Heroldstatt / Joachim Lenk 18.10.2017

Nach einer Erhebung des Landratsamts gibt es im Alb-Donau-Kreis aktuell 36 öffentliche und private Ladestellen für Elektrofahrzeuge. 16 sind für E-Bikes und Pedelecs, 20 für Elektroautos reserviert. Weitere 40 Ladestationen sind in Planung. Da immer mehr Menschen „diese moderne und umweltschonende Art der Fortbewegung“ nutzen, soll der Ausbau der Ladeinfrastruktur im ländlichen Raum vorangetrieben werden.

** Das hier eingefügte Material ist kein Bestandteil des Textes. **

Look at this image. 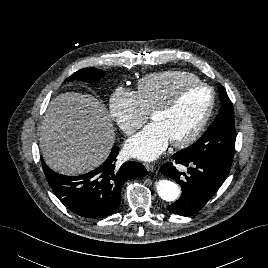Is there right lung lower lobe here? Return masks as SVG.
I'll return each instance as SVG.
<instances>
[{"instance_id": "1", "label": "right lung lower lobe", "mask_w": 268, "mask_h": 268, "mask_svg": "<svg viewBox=\"0 0 268 268\" xmlns=\"http://www.w3.org/2000/svg\"><path fill=\"white\" fill-rule=\"evenodd\" d=\"M118 149L114 146L101 166L80 176L60 175L42 162L49 185L70 211L86 218L111 215L120 206L123 184L147 175L145 167L137 162H127L117 168Z\"/></svg>"}]
</instances>
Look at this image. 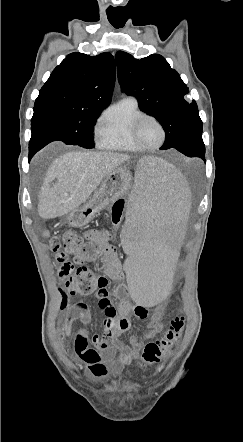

Gerade gastronomische Betriebe seien daran interessiert, den Radfahrer als Gast zu gewinnen, weiß das Landratsamt. Im Niedrigstromsegment reichten oft einfache Steckdosen für das Aufladen eines Pedelecs aus. Die Ladebereiche könnten mit Unterstellmöglichkeiten, Überdachungen und Akkuschließfächern aufgewertet werden, fügt das Landratsamt hinzu. Der Kreis animiert die Kommunen, ebenfalls Ladestationen zu errichten.

Eine weitere Mitstreiterin hat der Alb-Donau-Kreis mit der Gemeinde Heroldstatt gefunden. „Dieses Thema ist zeitgemäß und wird immer mehr kommen“, stellte der stellvertretende Bürgermeister Rudolf Weberruß während der Gemeinderatsitzung am Montagabend fest. Er selbst sehe bislang aber nur einen Bedarf für E-Bikes und Pedelecs. Manuela Hettrich-Wiedemann und Hans-Peter Erz widersprachen dem und forderten die Verwaltung auf, sich nicht nur über Kosten und Fördermöglichkeiten für Zweirad-Ladestationen, sondern auch für Autos zu erkundigen.

Über einem möglichen Standort war sich das gesamte Gremium bereits einig. Eine Ladestation soll an der Sontheimer Höhle installiert werden. Weitere könnte sich Kämmerer Werner Zimmermann in der Ortsmitte beim Rathaus und beim Bauhof vorstellen. Wenn die Kosten feststehen, sollen in einer der nächsten Sitzungen dann Nägel mit Köpfen gemacht werden.